**Task item**
What you give back should be exactly the opening lines of the data, ending with the line that contains "CO2-freundlich" and including it.

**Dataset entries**

=== Section Start ===

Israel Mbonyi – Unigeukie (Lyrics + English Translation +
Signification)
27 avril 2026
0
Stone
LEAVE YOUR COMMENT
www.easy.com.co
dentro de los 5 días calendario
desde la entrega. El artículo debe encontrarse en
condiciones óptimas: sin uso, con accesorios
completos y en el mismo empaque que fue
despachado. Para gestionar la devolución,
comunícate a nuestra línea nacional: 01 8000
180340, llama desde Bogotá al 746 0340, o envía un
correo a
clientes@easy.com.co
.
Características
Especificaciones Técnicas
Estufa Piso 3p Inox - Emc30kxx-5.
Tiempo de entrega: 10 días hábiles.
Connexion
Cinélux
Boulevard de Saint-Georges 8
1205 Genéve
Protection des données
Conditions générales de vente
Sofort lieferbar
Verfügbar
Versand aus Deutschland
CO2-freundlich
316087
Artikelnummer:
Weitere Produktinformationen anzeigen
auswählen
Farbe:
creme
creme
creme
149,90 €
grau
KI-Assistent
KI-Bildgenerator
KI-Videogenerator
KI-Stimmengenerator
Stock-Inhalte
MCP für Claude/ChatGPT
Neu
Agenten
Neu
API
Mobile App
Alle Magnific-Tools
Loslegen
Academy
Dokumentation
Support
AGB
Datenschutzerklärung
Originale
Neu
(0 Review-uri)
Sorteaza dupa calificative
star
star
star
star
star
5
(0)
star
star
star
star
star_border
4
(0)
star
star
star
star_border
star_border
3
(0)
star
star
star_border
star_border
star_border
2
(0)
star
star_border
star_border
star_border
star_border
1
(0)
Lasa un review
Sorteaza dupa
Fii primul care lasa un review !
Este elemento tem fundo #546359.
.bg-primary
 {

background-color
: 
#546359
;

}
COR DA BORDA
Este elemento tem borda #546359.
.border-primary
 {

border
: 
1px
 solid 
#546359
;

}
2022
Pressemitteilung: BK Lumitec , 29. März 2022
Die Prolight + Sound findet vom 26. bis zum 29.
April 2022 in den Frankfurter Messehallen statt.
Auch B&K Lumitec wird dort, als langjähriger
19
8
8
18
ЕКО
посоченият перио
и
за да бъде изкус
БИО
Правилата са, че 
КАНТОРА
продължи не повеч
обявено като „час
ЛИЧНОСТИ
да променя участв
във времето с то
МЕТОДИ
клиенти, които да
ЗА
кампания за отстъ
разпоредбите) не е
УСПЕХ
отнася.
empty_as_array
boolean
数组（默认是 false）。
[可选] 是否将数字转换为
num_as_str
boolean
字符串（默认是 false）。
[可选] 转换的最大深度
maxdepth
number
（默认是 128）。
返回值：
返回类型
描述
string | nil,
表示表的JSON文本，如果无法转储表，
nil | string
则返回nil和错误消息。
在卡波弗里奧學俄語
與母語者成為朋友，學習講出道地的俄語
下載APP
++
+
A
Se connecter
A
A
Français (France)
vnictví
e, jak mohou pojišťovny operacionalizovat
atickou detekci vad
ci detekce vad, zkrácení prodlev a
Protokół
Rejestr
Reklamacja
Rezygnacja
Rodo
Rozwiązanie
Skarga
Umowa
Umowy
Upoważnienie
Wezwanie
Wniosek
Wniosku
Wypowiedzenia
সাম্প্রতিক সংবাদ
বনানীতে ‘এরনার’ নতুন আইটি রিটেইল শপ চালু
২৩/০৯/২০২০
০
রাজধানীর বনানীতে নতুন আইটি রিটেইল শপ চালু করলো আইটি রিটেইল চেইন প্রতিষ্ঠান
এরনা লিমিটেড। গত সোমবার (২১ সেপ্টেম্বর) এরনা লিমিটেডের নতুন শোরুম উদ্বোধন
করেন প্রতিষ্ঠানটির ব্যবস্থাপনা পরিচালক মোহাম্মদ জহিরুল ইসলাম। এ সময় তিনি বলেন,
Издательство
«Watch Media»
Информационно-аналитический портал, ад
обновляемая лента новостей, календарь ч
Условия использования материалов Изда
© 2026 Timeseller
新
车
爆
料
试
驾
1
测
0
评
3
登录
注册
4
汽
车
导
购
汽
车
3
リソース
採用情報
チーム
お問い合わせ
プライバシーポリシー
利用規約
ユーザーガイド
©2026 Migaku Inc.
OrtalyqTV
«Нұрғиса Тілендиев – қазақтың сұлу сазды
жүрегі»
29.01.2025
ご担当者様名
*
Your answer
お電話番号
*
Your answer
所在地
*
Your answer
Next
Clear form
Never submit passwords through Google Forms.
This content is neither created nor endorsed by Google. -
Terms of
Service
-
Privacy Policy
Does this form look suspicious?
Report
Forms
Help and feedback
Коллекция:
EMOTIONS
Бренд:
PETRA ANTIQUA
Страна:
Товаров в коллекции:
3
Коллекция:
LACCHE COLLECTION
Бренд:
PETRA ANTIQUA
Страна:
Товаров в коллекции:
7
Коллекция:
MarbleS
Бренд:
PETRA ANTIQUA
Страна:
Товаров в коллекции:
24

=== Section End ===

**Completed exercise**
Israel Mbonyi – Unigeukie (Lyrics + English Translation +
Signification)
27 avril 2026
0
Stone
LEAVE YOUR COMMENT
www.easy.com.co
dentro de los 5 días calendario
desde la entrega. El artículo debe encontrarse en
condiciones óptimas: sin uso, con accesorios
completos y en el mismo empaque que fue
despachado. Para gestionar la devolución,
comunícate a nuestra línea nacional: 01 8000
180340, llama desde Bogotá al 746 0340, o envía un
correo a
clientes@easy.com.co
.
Características
Especificaciones Técnicas
Estufa Piso 3p Inox - Emc30kxx-5.
Tiempo de entrega: 10 días hábiles.
Connexion
Cinélux
Boulevard de Saint-Georges 8
1205 Genéve
Protection des données
Conditions générales de vente
Sofort lieferbar
Verfügbar
Versand aus Deutschland
CO2-freundlich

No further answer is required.